§ **DIRECTIONS**
Copy nothing but the lines below running from the line containing "Android 고객센터" through the line containing "Hosting Moodle - Junior", both end lines included.

Dataset entries
···

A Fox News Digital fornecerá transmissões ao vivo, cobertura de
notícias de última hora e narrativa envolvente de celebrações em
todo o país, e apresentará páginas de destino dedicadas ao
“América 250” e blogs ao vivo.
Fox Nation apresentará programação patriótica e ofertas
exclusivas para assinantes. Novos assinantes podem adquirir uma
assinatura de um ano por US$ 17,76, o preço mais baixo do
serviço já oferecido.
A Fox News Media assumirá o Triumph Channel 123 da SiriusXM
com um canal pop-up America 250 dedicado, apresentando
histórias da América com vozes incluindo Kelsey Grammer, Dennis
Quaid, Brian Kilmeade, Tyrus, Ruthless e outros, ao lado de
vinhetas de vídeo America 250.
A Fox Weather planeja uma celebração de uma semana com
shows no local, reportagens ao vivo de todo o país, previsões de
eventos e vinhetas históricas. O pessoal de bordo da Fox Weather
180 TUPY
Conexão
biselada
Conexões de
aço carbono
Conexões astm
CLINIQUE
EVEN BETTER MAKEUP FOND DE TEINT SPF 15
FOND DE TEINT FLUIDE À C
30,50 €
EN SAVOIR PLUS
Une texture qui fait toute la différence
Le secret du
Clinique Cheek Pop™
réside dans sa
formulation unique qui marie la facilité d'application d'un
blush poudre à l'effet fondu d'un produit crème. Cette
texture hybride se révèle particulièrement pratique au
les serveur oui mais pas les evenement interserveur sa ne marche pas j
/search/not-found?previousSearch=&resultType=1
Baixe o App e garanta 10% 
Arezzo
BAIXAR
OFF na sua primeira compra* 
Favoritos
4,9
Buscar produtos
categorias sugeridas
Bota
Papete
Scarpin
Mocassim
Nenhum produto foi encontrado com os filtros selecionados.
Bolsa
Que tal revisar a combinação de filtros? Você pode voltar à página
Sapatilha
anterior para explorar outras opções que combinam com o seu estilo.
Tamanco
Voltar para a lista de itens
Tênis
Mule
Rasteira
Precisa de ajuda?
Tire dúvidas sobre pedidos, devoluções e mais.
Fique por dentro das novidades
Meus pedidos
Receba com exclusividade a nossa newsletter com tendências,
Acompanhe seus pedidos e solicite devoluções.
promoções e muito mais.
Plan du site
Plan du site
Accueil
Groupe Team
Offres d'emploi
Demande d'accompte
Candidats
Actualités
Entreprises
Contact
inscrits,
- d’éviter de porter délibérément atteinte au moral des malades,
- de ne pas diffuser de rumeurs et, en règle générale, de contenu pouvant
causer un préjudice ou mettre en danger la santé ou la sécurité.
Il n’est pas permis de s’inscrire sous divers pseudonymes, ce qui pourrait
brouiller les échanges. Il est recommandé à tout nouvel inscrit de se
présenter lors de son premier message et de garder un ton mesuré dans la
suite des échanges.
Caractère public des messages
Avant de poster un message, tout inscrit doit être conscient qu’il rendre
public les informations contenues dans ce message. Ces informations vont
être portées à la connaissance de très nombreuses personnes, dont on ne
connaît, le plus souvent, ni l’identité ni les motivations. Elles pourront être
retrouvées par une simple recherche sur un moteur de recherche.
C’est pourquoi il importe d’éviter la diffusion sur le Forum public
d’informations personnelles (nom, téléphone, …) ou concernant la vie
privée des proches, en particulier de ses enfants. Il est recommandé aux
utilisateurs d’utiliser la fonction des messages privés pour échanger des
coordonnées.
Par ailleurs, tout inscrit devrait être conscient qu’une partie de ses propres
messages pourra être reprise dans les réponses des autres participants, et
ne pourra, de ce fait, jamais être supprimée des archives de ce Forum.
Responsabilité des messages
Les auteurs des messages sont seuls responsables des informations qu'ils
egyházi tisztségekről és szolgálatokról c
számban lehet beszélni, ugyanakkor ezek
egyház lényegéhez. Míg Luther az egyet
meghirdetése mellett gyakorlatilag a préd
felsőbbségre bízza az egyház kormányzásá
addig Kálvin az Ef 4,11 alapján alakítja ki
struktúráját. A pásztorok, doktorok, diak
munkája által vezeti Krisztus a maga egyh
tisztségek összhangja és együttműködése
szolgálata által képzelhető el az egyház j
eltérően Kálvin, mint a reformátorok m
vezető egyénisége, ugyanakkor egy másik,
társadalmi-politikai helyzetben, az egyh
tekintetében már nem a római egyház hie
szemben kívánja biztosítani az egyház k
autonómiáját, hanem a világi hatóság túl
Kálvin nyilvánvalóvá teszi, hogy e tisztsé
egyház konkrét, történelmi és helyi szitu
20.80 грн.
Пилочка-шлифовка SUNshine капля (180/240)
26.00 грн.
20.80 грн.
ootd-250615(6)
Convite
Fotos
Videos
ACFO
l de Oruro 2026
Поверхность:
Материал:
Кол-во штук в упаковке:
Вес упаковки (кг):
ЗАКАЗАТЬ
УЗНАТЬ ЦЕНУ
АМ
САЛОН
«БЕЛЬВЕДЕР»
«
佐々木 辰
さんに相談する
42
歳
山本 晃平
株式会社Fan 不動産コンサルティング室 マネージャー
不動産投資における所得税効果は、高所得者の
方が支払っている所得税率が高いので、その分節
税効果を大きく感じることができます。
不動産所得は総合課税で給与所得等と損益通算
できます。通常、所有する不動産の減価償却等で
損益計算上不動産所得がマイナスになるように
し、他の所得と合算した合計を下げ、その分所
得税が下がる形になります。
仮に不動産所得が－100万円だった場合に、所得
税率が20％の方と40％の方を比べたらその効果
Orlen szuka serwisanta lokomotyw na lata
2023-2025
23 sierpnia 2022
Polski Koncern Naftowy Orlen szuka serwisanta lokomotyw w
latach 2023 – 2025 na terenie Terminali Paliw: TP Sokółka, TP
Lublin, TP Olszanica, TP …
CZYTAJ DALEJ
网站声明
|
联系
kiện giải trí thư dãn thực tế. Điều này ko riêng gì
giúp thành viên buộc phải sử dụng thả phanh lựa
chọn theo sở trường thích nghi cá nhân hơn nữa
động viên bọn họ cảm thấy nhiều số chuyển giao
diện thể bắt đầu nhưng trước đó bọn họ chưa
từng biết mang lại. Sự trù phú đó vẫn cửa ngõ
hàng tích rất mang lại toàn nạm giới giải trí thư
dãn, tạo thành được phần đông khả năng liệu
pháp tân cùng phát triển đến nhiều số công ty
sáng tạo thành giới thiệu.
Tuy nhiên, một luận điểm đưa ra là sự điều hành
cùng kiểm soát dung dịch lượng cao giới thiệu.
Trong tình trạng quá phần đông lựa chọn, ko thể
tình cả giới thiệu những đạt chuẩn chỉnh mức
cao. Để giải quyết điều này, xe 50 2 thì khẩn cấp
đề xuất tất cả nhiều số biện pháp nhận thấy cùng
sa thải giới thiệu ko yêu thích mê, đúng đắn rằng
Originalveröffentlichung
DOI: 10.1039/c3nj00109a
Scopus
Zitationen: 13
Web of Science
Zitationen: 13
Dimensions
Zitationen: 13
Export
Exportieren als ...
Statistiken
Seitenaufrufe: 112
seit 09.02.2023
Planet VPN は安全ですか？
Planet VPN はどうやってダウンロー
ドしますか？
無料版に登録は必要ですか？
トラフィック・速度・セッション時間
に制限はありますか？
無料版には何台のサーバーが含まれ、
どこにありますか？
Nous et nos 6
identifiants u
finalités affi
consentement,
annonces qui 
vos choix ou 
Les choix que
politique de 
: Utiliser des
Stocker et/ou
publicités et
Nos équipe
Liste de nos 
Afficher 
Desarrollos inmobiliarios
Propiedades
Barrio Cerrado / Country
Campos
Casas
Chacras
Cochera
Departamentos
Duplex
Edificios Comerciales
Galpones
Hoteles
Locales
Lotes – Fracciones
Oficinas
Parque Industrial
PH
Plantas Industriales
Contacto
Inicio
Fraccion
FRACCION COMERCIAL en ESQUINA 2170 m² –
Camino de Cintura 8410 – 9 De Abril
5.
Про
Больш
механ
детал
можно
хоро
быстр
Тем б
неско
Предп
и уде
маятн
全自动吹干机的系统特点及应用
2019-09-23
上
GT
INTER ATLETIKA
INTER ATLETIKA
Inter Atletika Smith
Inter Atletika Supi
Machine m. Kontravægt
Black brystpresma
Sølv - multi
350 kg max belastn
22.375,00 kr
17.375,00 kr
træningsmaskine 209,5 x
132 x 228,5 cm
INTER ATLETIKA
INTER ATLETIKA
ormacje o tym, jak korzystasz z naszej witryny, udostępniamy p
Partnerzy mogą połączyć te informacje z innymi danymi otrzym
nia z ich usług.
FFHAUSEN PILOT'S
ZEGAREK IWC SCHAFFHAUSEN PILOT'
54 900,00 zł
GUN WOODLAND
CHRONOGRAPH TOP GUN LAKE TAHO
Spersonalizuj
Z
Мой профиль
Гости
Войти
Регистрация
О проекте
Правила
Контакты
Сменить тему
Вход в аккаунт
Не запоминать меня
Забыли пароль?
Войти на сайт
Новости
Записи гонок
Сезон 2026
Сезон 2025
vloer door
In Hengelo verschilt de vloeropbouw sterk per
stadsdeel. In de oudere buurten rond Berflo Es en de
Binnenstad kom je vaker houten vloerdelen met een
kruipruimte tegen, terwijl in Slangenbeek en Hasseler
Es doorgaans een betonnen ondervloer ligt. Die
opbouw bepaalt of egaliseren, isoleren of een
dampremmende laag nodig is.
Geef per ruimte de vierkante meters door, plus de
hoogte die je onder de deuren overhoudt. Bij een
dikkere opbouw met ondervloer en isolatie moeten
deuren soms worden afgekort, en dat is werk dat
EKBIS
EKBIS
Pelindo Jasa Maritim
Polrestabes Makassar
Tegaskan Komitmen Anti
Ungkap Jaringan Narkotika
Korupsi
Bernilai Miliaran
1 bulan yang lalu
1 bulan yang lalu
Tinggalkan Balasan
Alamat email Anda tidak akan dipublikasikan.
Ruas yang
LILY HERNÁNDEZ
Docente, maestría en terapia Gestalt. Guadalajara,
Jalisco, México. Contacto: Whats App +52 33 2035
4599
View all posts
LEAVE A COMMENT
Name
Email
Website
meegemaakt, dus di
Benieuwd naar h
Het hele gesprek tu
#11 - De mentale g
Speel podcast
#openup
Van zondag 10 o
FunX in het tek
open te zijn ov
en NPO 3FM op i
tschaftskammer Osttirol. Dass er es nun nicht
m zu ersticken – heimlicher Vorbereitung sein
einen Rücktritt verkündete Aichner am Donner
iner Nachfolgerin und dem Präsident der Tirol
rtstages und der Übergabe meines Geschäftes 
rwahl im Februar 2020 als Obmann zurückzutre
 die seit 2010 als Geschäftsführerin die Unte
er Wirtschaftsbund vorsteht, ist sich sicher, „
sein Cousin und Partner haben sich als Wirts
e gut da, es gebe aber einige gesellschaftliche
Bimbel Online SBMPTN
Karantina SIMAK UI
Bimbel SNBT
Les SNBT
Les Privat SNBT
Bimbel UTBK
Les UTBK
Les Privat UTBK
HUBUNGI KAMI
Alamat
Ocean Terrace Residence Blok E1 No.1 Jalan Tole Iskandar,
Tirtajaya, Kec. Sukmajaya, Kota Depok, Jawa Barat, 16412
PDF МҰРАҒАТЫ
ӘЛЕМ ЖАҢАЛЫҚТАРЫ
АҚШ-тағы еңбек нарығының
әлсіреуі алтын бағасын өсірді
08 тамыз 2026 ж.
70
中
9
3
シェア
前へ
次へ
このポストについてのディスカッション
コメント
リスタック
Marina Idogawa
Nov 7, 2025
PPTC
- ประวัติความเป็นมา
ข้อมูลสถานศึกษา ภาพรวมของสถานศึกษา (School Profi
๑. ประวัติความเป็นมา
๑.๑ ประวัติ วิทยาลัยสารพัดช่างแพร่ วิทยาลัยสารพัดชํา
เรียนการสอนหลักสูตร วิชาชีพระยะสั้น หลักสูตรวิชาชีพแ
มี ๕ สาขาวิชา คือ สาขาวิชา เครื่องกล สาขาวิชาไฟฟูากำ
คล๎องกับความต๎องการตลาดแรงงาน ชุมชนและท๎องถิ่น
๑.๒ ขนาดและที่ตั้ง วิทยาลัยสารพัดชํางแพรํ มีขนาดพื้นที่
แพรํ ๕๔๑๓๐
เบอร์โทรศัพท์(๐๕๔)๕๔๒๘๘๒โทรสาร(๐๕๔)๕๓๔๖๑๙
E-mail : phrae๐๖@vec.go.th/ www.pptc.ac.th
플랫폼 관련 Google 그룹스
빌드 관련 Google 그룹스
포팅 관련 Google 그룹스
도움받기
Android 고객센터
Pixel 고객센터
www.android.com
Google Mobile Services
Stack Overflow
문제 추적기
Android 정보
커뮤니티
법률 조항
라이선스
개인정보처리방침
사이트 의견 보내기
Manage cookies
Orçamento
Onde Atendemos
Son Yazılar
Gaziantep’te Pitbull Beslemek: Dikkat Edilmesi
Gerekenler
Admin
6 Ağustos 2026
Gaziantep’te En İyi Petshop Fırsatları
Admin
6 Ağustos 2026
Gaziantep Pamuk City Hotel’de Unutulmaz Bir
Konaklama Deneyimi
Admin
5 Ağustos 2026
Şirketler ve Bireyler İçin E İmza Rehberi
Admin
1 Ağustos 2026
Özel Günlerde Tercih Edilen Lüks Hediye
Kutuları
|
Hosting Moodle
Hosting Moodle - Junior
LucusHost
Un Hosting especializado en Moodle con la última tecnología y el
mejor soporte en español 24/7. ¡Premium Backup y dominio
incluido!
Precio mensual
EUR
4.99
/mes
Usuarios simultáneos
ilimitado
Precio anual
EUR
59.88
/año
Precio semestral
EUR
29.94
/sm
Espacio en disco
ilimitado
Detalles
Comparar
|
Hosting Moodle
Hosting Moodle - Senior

···

§ **ANSWER TO THE EXERCISE**
Android 고객센터
Pixel 고객센터
www.android.com
Google Mobile Services
Stack Overflow
문제 추적기
Android 정보
커뮤니티
법률 조항
라이선스
개인정보처리방침
사이트 의견 보내기
Manage cookies
Orçamento
Onde Atendemos
Son Yazılar
Gaziantep’te Pitbull Beslemek: Dikkat Edilmesi
Gerekenler
Admin
6 Ağustos 2026
Gaziantep’te En İyi Petshop Fırsatları
Admin
6 Ağustos 2026
Gaziantep Pamuk City Hotel’de Unutulmaz Bir
Konaklama Deneyimi
Admin
5 Ağustos 2026
Şirketler ve Bireyler İçin E İmza Rehberi
Admin
1 Ağustos 2026
Özel Günlerde Tercih Edilen Lüks Hediye
Kutuları
|
Hosting Moodle
Hosting Moodle - Junior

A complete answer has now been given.